Make cyclic hash seedable, add new example/test

standage commented 7 years ago

I did a cursory evaluation of this rolling hash implementation for khmer back in May. Thank you for your comments at the time! After focusing on other things in the mean time, I'm returning to see if we can get this code to do what we need.

One of the issues was seeding. The random number generator has always been seedable, but this wasn't well exposed throughout the API. This pull request addresses this concern, although I'd welcome feedback/critique on the proposed solution.

Another issue is application-specific and has to do with the nature of DNA. Even though we usually represent DNA as a string of characters (such as GATTACA), this is really only half the story. DNA is double stranded with A pairing to T and C pairing to G, so the string GATTACA really represents the following molecule.

gattaca
|||||||
ɔʇɐɐʇƃʇ

In most contexts, we have no way of knowing whether the original piece of DNA sampled was from the top strand or the bottom strand, and so when we hash DNA sequences we typically want the two complementary sequences to hash to the same value.

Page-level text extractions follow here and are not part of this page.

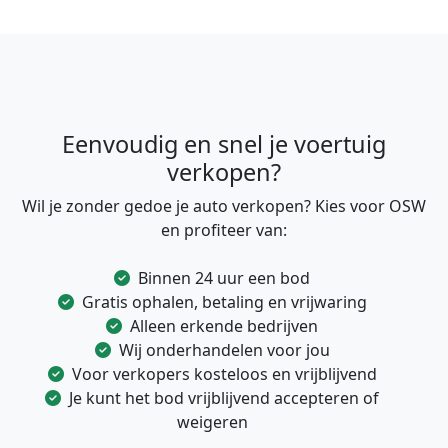
Eenvoudig en snel je voertuig
verkopen?
Wil je zonder gedoe je auto verkopen? Kies voor OSW
en profiteer van:
Binnen 24 uur een bod
Gratis ophalen, betaling en vrijwaring
Alleen erkende bedrijven
Wij onderhandelen voor jou
Voor verkopers kosteloos en vrijblijvend
Je kunt het bod vrijblijvend accepteren of
weigeren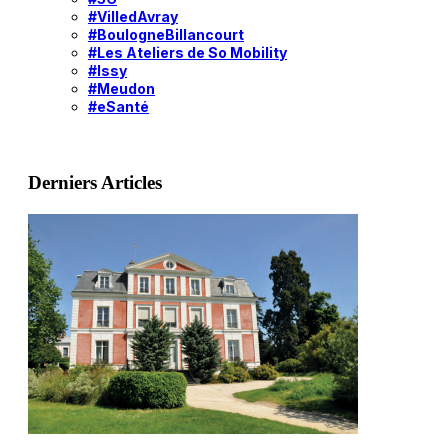
#VilledAvray
#BoulogneBillancourt
#Les Ateliers de So Mobility
#Issy
#Meudon
#eSanté
Derniers Articles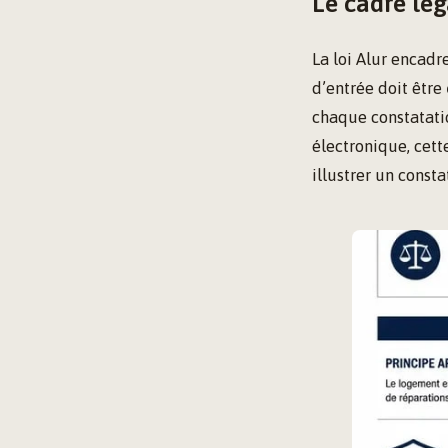
Le cadre lég
La loi Alur encadr
d’entrée doit être
chaque constatati
électronique, cett
illustrer un consta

This PR also adds a new example (example5.cpp) where I've tried to demonstrate the desired behavior. I used two cyclic hashes: one for the "top" strand of DNA (observed from the provided string, updated using forward updates) and one for the "bottom" strand (inferred from the provided string, updated using reverse updates). Then to get the hash for a particular k-mer (n-gram) in the DNA, I just XOR the current forward and reverse hashes.

Unfortunately, it doesn't seem to be working as expected. I don't know if this is because I made a mistake in the code, or if there's something I'm still not understanding. Any comments you might have would be welcome.

P.S. Apologies if the contributors to this code are well-versed in bioinformatics. I figured it would be safer to assume otherwise and to describe the problem in layman's terms. Thanks!